Comme le baptême produit son effet sur leur âme, de même aussi la confirmation.).
C’est pourquoi on doit conférer à tout le monde le sacrement de confirmation.
Article 9 : Doit-on
confirmer sur le front ?
Objection N°1. Il semble qu’on ne doive pas conférer ce
sacrement à l’homme sur le front. Car il est le perfectionnement du baptême,
comme nous l’avons dit (quest. 65, art. 4). Or, le sacrement de baptême est
conféré à l’homme dans tout son corps. On ne doit donc pas conférer la
confirmation seulement sur le front.
Réponse à l’objection N°1 : Par le baptême nous sommes
régénérés à la vie spirituelle qui appartient à l’homme tout entier ; au lieu
que la confirmation nous fortifie pour le combat, dont le signe doit être porté
sur le front, comme sur le lieu le plus évident.
Réponse à l’objection N°2 : Le principe de la force est dans le cœur,
mais on en voit le signe sur le front. D’où le Seigneur dit au prophète (Ez., 3, 8) : Voilà je vous ai
donné un front plus dur que leur front. C’est pourquoi le sacrement de
l’eucharistie par lequel l’homme est confirmé en lui-même appartient au cœur,
d’après ces paroles (Ps. 103, 14) : Que le pain affermisse le cœur de l’homme.

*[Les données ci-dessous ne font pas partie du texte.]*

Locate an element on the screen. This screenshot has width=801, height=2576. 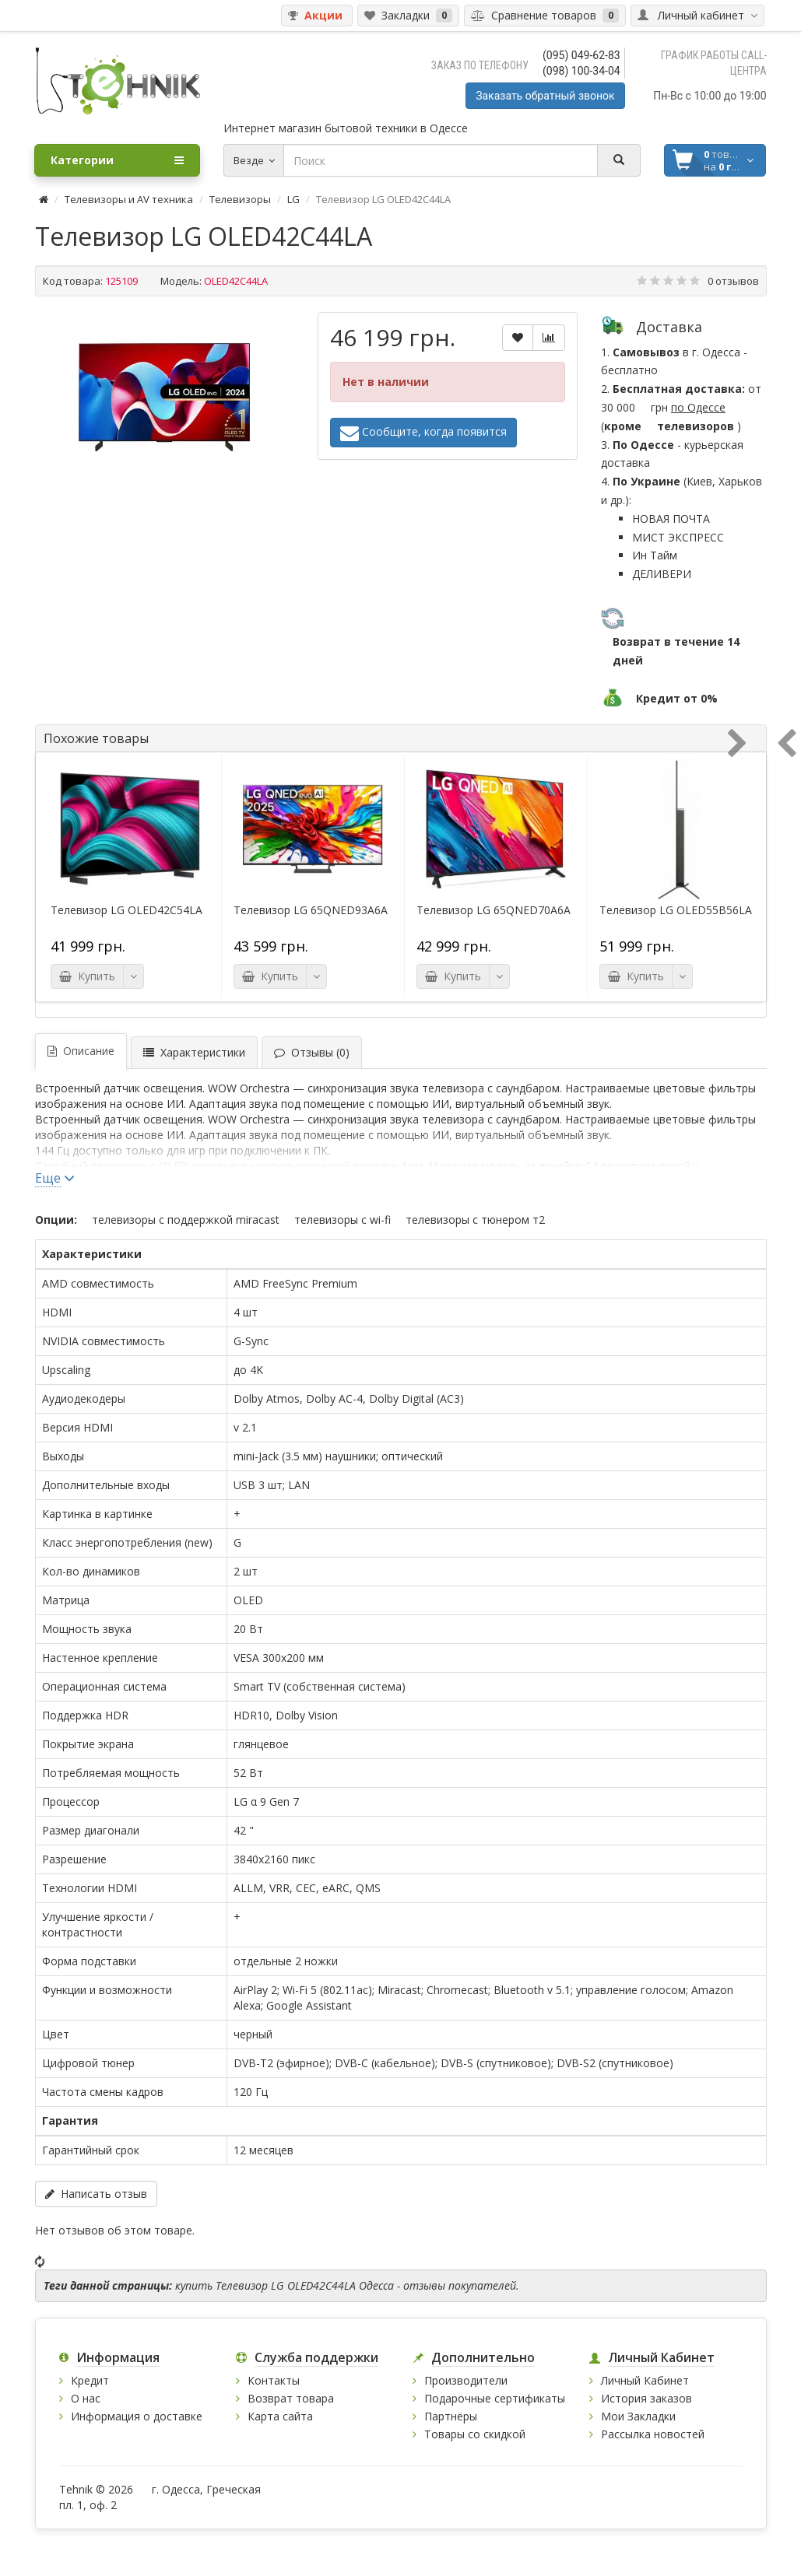 Информация о доставке is located at coordinates (136, 2416).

Mais pour le sacrement de confirmation il faut le signe de la force qui se
rapporte aux autres : c’est pour cela qu’on le place sur le front.
Mais
c’est le contraire. Raban Maur dit (Lib.
de institut. cleric., liv. 1, chap. 30) : Celui qui est baptisé est marqué du
chrême par le prêtre au sommet de la tête, mais il l’est par l’évêque sur le
front.
Conclusion Les confirmands sont marqués par le chrême du
signe de la croix au front, pour qu’ils montrent ouvertement qu’ils sont
chrétiens et qu’ils n’omettent pas de confesser le nom du Christ par crainte ou
par honte.
Il
faut répondre que, comme nous l’avons dit (art. 1), dans la confirmation le
chrétien reçoit l’Esprit-Saint pour le fortifier dans les combats spirituels
qu’il doit soutenir et afin qu’il confesse courageusement la foi du Christ au
milieu de ses ennemis. Ainsi il est convenable qu’il soit marqué par le chrême
du signe de la croix au front pour deux motifs : 1° parce que le chrétien est
marqué par le signe de la croix comme le soldat par le signe de son chef, ce
qui doit être évident et manifeste. Or, de toutes les parties du corps humain
le front est la plus visible et il n’est pour ainsi dire jamais couvert. C’est
pourquoi celui qui est confirmé est oint avec le chrême sur le front, pour
qu’il montre ouvertement qu’il est chrétien ; comme les apôtres, après avoir
reçu l’Esprit-Saint, sont sortis du cénacle où ils s’étaient cachés et se sont
manifestés à tout le monde. 2° Parce qu’on est empêché de confesser librement
le nom du Christ pour deux motifs, par crainte ou par honte. L’expression de
ces deux sentiments se remarque surtout sur le front pour deux causes : la
proximité de l’imagination et le mouvement des esprits qui montent directement
du cœur au front. C’est pour cela que ceux qui ont, de la honte rougissent et
ceux qui craignent pâlissent, selon la remarque d’Aristote (Eth., liv. 4, chap. ult.). C’est pour ce motif qu’on marque
avec le chrême les fidèles sur le front, afin qu’ils n’omettent pas de confesser
le nom du Christ, ni par crainte, ni par honte (Le concile de Florence
s’exprime ainsi : Ideòque in fronte, ubi verecundiæ sedes est, confirmandus inungitur, ne Christi nomen confiteri erubescat, et prœcipuè crucem ejus, quæ Judœis
quidem est scandalum, gentibus autem stultitia, secundùm Apostolum.).
Article 10 : Celui
qui est confirmé doit-il avoir un parrain ?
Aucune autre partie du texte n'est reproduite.